The weekend at Björklunden, titled "Et in Arcadia ego: The Intersection of Math and Drama," was the fruitful and collegial mixing of the two disciplines, with vital support from classics. Nineteen students voluntarily attended, and, as one would hope at a liberal arts institution, the groups never segregated themselves but truly embraced the opportunity to make new connections.
We began with presentations on math history to explain allusions in the script, followed by an examination of classical influences on estate gardening through the 19th century (an integral conflict in the story). We staged a scene in which the two generations appear together in a very "entropic" conclusion to the play. Keith Howard's presentation on fractals encapsulated the weekend, as he combined math formulas with aesthetic choices to create a landscape that changed according to the seasons. We hiked around Björklunden, noting examples of fractals in nature and evidence of formal gardening techniques. By the time I offered my analysis of the script's structure, noting the parallels with math theory, several students had already begun to discern those same conclusions for themselves.
All this was possible because Björklunden exists.
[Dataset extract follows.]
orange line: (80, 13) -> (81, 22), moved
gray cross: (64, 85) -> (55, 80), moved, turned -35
We used its quiet and solitude to allow us to focus together. Björklunden became our Arcadia -- a place set apart from the usual demands. Where else would I have the privilege of sharing a math student's breakthrough on a homework challenge? Where else would theatre students see math students choose to fill their free time with collaborative efforts at descriptive equations? Where else would math students share the stage with theatre students for an impromptu scene?
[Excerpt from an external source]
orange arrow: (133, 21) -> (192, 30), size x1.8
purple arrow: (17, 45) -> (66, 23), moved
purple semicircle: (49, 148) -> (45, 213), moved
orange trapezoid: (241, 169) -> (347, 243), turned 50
In Arcadia, Hannah contends: "It's wanting to know that makes us matter. Otherwise we're going out the way we came in." At Björklunden, I discovered that, at the intersection of math and drama, our fields definitely have something in common: we're both trying to describe phenomena so we can better understand our world and ourselves. Dramatists use plays; mathematicians use equations -- but we both focus on the process, not just on an answer. Björklunden gave us the time, place, and mental space to ask the questions and indulge in that oh-so-liberal-arts desire: wanting to know.